If you try to remove an object from a parent group policy, it's automatically removed from subgroup policies if it's not used by any of them. However, if it's used, removal is prevented, and you're informed of the subgroup and rule where the object is used.

Settings are pages in the group policy editor that typically have an Apply button. You can't delete a setting; you can only configure it and turn it on or off. Examples of settings are Advanced Threat settings.

You can only configure settings in the topmost parent group policy. You can't configure settings in any of the subgroup policies. When you apply a setting to the top parent group policy, it's applied automatically to all the subgroup policies.

Assign a firewall to a group and skip full sync

You can add firewalls to a group and skip synchronization with Sophos Central. You can do this for standalone firewalls and firewalls belonging to a high availability (HA) pair.

To do this, do as follows:

1. Go to My Products > Firewall Management > Firewalls.
2. Find your firewall group in the list, in the rightmost column click the three dots, and click Edit Group.
3. Under Available Firewalls, click the firewall you want to add to the group, then click the arrow to move it to Assigned Firewalls.

4. Select Skip full sync.

   

   Note

   If you skip full sync, this may cause a configuration mismatch between Sophos Central and the firewall. The firewall won't synchronize with the other firewalls in the group, which means Sophos Central won't push existing configurations to the firewall.

5. Click Save.

6. In the firewall list, click the arrow next to the group name to see your firewall. Your firewall shows as Connected.

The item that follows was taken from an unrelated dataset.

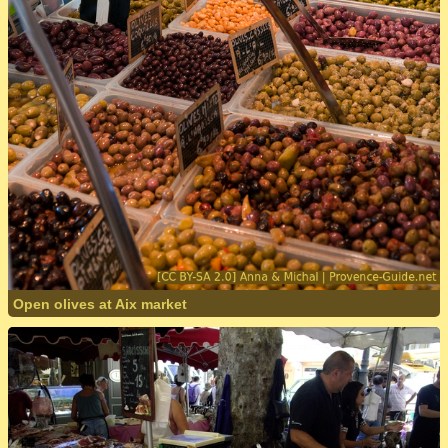
Open olives at Aix market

You can configure and apply settings for the firewall group immediately. The new settings will be applied to all firewalls in the group.

To force a full sync, do as follows:

1. Go to My Products > Firewall Management > Firewalls.

2. In the firewall list, click the arrow next to the group name to see your firewall.

   Under Sync & Managements, you'll see your firewall status.

3. Click on your firewall's status. In this case, it will be Connected.

4. Click Force sync.

   

   Note

   The Force sync link doesn't appear for passive firewalls in a HA pair. To update a HA pair, you must force a full sync on the active firewall.

Your firewall will synchronize with Sophos Central, which means that it will inherit all of the group configurations.